WORK ORDER ▸
A verbatim reproduction of the lines below, from the line containing "Физика космоса" through the line containing "Lig Haberleri", both ends included, is the whole required output.

RAW DATA ▸
*** Begin section ***

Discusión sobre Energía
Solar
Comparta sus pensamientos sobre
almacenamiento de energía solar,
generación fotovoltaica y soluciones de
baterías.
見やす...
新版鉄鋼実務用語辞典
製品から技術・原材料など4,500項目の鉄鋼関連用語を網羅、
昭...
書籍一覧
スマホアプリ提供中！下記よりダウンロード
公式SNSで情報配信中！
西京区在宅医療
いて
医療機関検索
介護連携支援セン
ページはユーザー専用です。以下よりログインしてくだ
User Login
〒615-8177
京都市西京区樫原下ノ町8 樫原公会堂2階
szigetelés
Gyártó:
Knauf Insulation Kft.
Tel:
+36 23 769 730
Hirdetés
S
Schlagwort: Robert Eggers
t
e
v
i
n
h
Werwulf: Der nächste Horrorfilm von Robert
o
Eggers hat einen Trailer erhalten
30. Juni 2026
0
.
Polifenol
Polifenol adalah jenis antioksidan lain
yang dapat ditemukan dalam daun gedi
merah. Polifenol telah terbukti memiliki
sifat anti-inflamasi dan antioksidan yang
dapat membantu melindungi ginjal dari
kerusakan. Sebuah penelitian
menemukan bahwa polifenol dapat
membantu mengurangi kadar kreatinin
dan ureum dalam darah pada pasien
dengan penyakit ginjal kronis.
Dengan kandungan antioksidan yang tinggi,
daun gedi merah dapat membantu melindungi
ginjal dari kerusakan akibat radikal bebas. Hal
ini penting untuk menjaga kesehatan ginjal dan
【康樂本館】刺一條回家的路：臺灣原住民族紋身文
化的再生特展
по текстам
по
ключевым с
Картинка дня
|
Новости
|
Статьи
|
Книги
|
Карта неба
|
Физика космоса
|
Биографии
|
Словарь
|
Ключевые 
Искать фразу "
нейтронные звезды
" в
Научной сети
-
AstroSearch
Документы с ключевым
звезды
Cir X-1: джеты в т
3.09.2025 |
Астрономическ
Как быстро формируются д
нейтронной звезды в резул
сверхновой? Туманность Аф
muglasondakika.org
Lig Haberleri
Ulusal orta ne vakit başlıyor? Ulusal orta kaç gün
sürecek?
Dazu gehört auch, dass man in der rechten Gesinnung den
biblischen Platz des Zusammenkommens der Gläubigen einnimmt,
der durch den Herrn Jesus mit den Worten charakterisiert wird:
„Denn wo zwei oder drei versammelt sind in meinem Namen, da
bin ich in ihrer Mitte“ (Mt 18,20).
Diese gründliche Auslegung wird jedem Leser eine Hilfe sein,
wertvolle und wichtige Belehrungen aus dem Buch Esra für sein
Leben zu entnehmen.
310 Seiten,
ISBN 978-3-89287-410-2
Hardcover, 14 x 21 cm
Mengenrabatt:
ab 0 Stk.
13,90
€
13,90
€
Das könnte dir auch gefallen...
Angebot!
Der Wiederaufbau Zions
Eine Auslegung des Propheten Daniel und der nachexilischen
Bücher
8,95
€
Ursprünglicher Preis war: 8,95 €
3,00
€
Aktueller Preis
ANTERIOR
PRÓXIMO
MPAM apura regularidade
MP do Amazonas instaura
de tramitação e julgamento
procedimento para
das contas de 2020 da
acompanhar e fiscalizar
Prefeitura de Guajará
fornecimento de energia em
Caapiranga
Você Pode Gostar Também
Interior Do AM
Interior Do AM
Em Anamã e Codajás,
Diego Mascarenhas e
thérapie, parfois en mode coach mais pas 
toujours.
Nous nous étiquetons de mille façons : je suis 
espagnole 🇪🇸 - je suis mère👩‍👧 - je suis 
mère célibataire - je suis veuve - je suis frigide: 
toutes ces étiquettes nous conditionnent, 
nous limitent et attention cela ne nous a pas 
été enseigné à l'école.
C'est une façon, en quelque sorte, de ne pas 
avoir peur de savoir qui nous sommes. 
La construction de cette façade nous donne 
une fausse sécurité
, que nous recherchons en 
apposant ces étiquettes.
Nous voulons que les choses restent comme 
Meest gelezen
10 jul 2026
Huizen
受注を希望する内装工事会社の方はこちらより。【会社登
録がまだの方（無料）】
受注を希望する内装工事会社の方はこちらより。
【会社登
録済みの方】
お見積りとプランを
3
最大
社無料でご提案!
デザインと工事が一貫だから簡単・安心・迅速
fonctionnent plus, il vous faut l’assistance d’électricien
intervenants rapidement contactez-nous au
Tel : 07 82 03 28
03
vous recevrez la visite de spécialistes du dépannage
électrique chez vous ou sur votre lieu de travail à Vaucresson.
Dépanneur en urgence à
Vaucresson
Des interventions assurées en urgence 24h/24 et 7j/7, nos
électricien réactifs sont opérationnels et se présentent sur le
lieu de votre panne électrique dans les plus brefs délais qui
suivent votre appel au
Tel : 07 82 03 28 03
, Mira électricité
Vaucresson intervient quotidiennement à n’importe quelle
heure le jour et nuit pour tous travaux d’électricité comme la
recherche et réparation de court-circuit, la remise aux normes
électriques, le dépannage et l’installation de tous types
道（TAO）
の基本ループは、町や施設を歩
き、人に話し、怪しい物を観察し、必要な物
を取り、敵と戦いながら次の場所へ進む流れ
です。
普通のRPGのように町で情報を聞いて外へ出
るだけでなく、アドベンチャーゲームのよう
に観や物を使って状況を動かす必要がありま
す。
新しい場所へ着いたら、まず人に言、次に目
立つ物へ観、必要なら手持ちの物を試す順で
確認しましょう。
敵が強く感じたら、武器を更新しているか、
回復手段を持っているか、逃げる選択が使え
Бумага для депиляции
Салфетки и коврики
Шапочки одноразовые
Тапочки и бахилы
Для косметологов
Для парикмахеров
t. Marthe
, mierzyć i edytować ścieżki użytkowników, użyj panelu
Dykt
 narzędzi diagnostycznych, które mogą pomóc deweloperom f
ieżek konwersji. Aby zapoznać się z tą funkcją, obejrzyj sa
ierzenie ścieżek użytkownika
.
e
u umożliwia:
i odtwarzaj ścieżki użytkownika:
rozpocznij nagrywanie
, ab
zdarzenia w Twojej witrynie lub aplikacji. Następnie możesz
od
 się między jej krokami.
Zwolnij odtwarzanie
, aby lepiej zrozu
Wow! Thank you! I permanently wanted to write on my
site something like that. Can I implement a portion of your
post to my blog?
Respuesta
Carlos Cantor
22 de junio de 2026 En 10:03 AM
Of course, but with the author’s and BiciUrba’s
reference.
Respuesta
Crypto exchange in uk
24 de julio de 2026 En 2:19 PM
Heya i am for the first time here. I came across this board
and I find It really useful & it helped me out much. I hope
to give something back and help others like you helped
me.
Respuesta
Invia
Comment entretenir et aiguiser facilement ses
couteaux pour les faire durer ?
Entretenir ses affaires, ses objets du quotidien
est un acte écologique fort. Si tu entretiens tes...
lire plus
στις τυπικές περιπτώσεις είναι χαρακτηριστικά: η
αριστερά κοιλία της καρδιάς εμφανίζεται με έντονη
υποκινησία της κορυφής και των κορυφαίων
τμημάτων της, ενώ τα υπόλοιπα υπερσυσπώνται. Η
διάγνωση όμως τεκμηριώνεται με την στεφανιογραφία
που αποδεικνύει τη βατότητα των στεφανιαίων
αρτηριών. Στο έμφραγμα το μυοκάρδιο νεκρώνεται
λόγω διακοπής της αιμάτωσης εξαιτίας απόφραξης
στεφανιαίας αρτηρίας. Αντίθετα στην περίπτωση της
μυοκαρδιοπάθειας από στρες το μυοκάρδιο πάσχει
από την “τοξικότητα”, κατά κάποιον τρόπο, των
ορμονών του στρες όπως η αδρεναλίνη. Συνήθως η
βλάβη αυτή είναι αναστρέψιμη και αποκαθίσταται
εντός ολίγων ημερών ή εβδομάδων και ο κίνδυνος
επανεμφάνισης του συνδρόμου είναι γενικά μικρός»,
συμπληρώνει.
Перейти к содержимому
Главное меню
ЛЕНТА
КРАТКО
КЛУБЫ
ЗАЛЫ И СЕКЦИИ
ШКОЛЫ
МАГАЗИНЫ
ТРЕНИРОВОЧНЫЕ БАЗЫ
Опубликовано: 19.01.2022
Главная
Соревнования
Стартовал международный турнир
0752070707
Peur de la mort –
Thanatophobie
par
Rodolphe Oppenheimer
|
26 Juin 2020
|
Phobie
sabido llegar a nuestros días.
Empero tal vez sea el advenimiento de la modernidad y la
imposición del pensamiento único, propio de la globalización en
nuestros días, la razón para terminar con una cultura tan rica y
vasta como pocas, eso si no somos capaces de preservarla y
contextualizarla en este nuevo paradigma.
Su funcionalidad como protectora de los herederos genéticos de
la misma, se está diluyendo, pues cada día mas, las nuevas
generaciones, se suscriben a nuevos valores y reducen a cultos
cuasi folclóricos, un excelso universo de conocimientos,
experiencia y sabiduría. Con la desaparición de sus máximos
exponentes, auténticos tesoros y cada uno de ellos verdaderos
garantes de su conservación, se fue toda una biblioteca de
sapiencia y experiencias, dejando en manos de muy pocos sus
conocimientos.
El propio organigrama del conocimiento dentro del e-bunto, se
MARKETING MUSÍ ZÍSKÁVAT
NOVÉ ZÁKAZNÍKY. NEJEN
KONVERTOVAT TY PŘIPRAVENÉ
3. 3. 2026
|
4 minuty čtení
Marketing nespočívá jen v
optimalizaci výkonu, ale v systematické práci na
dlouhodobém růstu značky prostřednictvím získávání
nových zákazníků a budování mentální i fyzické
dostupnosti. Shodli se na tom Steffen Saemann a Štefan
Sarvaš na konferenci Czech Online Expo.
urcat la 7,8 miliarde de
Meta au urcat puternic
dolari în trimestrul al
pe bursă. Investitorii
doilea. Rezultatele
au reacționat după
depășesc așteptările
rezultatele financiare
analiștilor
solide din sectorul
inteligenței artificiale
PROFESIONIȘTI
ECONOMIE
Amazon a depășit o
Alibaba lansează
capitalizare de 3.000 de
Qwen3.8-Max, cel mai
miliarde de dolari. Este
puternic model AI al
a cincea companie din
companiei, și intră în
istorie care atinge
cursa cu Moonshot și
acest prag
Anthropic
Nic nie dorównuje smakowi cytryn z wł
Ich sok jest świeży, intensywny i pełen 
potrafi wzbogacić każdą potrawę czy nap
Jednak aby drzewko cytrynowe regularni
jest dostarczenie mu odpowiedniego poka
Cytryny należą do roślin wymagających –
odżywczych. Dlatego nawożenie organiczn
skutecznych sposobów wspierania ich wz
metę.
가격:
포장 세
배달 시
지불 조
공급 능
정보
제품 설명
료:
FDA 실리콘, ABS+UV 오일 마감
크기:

*** End section ***

ANSWER SPACE ▸
Физика космоса
|
Биографии
|
Словарь
|
Ключевые 
Искать фразу "
нейтронные звезды
" в
Научной сети
-
AstroSearch
Документы с ключевым
звезды
Cir X-1: джеты в т
3.09.2025 |
Астрономическ
Как быстро формируются д
нейтронной звезды в резул
сверхновой? Туманность Аф
muglasondakika.org
Lig Haberleri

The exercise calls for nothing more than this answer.